つまり、国民年金と厚生年金は「自営業の人向け」と「会社員向け」のような対の関係ではなく、「基礎部分」と「追加部分」という縦の関係なのです。

これを踏まえ、国では「国民年金基金」という制度を設けています。これは、厚生年金に加入していた会社員の人よりも少額の年金しか受給できない自営業や個人事業主の人などが、将来上乗せして受給できるよう掛金を積み立てるというもので、確定申告の際にはその年に積み立てた全額分の所得控除を受けることができるという、税制上のメリットもある仕組みです。このほか、民間の保険会社でも年金型保険など将来に備える商品が出ていますので、個人事業主として独立・起業する場合は、そういったものを活用した将来設計も考えておくといいかもしれません。

 

法人には厚生年金と健康保険への加入が義務付けられている

法人を設立して独立する場合は、あなた自身は「”前職の会社”から”自分で立ち上げた会社”に転職する」のと同じですので、個人として「厚生年金」と「健康保険」に加入するという点では変わりません。

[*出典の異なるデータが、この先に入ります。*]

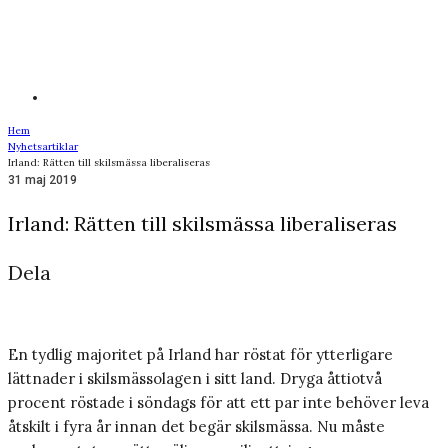
Hem
Nyhetsartiklar
Irland: Rätten till skilsmässa liberaliseras
31 maj 2019
Irland: Rätten till skilsmässa liberaliseras
Dela
En tydlig majoritet på Irland har röstat för ytterligare
lättnader i skilsmässolagen i sitt land. Dryga åttiotvå
procent röstade i söndags för att ett par inte behöver leva
åtskilt i fyra år innan det begär skilsmässa. Nu måste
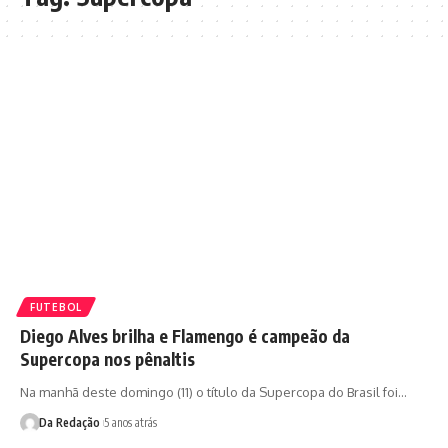
FUTEBOL
Diego Alves brilha e Flamengo é campeão da
Supercopa nos pênaltis
Na manhã deste domingo (11) o título da Supercopa do Brasil foi…
Da Redação
5 anos atrás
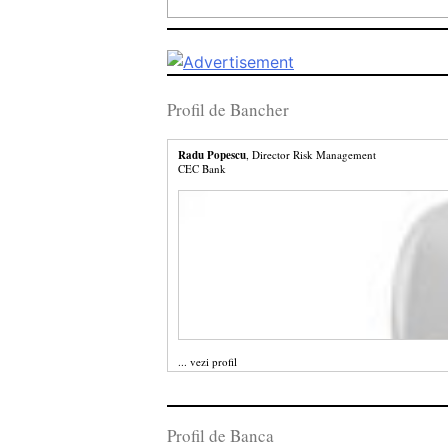
Profil de Bancher
Radu Popescu
, Director Risk Management
CEC Bank
...
vezi profil
Profil de Banca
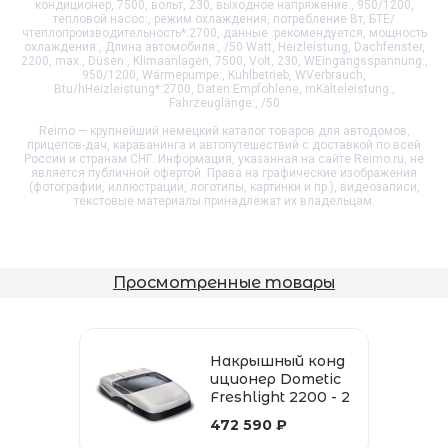
кондиционер, 7500, вольт, 230, выходное напряжение:, 950/1200,
тепловой насос:, режим охлаждения, потребление Вт, БТЕ/
чтеплопроизводительность*:2700, данные :рекомендуется, мощность
охлаждения:, Длина автомобиля:, /50 Watt, Heizleistung, Dachfenster,
2200, max., Düsen:, Klimaanlagen, 7500, Volt, 230, WEingangsspannung:,
950/1200, Wärmepumpe:, Kühlbetrieb, WVerbrauch,
Btu/hHeizleistung*:2700, Daten:Empfohlene, mKälteleistung:,
Fahrzeuglänge:, /50
Reimo — крупнейший немецкий каталог товаров для автодомов,
прицепов-дач, караванинга и автопутешествий с доставкой по всей
России и странам СНГ. Информация, указанная на сайте Reimo.ru, не
является публичной офертой. Права на графические изображения
(фотографии, иллюстрации, логотипы, картинки и пр.), видеозаписи,
текстовые материалы принадлежат их владельцам.
Просмотренные товары
Накрышный конд
иционер Dometic
Freshlight 2200 - 2
30 В
472 590 ₽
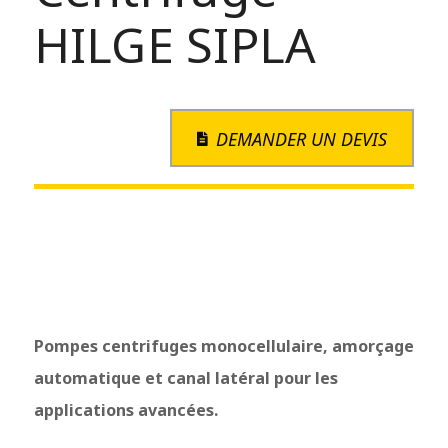
HILGE SIPLA
DEMANDER UN DEVIS
🔍
Pompes centrifuges monocellulaire, amorçage
automatique et canal latéral pour les
applications avancées.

しかしそのためには、設立した法人として「厚生年金」と「健康保険」に新規加入する、という手続きが必要になります。

「法人は設立したけど当面は自分ひとりの会社だし、売上も少ないし・・・国民年金と国民健康保険じゃだめなの?」と思うかもしれませんが、法人には厚生年金と健康保険への加入が法律で義務付けられており、たとえ社員が自分ひとりであっても加入義務からは免れません。

手続きは、日本年金機構の最寄りの年金事務所で行います。厚生年金と健康保険の保険料は給与に応じて決まるため、あらかじめ、自分を含め加入する従業員全員の給与の金額を決めておかなくてはなりません。

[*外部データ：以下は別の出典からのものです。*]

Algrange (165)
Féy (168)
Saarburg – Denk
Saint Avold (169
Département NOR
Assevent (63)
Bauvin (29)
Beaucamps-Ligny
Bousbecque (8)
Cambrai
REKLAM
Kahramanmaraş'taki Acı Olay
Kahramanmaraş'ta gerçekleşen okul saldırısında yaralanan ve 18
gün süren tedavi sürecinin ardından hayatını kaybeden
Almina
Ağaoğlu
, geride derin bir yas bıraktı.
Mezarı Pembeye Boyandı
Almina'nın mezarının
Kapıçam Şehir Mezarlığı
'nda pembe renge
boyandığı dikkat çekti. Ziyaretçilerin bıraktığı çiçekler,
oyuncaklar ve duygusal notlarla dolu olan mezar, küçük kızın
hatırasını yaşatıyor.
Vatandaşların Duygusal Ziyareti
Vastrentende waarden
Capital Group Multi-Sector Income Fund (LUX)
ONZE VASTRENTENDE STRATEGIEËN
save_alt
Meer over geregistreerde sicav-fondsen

また、届出書類には、必要事項の記入のほか、法人の登記簿謄本の添付や実印の押印、加入する従業員の基礎年金番号の記入や認印の押印も必要になりますので、手続きに行く前に一度管轄の年金事務所に問い合わせてみることをおすすめします。

もちろん、会社を辞めてから自分で法人を設立するまでの間が1日でも空いてしまう時は、その期間だけ、国民年金と国民健康保険への加入が必要になります。その場合、法人として厚生年金・健康保険に加入した後に再度国民年金と国民健康保険の脱退手続きをしなければなりませんので、注意が必要です。

今回は、独立・起業後の年金と健康保険の手続きについてご紹介しました。

サラリーマンとして働いているとよくも悪くもあまり意識することのない社会保険制度ですが、年金・健康保険ともに実は毎月かなりの金額を納めていますし、非常に複雑な手続きを会社が肩代わりしてくれています。独立・起業後、改めてそれを認識して愕然としないよう、これから独立を考えている方は会社を辞める前にぜひ一度、大まかにでも情報収集しておくといいのではないでしょうか。